Only the pictures should be left out; write out all other data exactly.

Transcribed page contents
○ ○ ○ ○

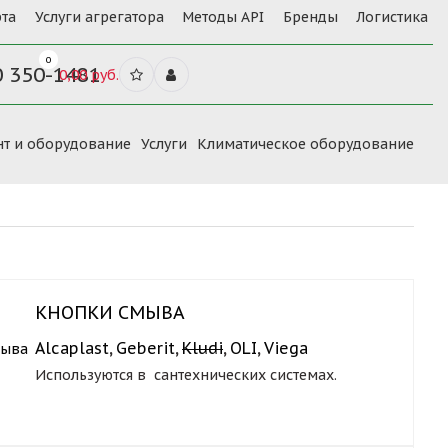
та
Услуги агрегатора
Методы API
Бренды
Логистика
0
0 350-1481
0,00 руб.
нт и оборудование
Услуги
Климатическое оборудование
КНОПКИ СМЫВА
Alcaplast
,
Geberit
,
Kludi
,
OLI
,
Viega
Используются в сантехнических системах.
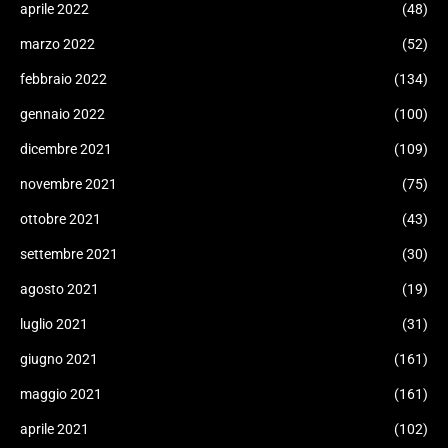
aprile 2022
(48)
marzo 2022
(52)
febbraio 2022
(134)
gennaio 2022
(100)
dicembre 2021
(109)
novembre 2021
(75)
ottobre 2021
(43)
settembre 2021
(30)
agosto 2021
(19)
luglio 2021
(31)
giugno 2021
(161)
maggio 2021
(161)
aprile 2021
(102)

○ ○ ○ ○

• Answer box
та
Услуги агрегатора
Методы API
Бренды
Логистика
0
0 350-1481
0,00 руб.
нт и оборудование
Услуги
Климатическое оборудование
КНОПКИ СМЫВА
Alcaplast
,
Geberit
,
Kludi
,
OLI
,
Viega
Используются в сантехнических системах.
aprile 2022
(48)
marzo 2022
(52)
febbraio 2022
(134)
gennaio 2022
(100)
dicembre 2021
(109)
novembre 2021
(75)
ottobre 2021
(43)
settembre 2021
(30)
agosto 2021
(19)
luglio 2021
(31)
giugno 2021
(161)
maggio 2021
(161)
aprile 2021
(102)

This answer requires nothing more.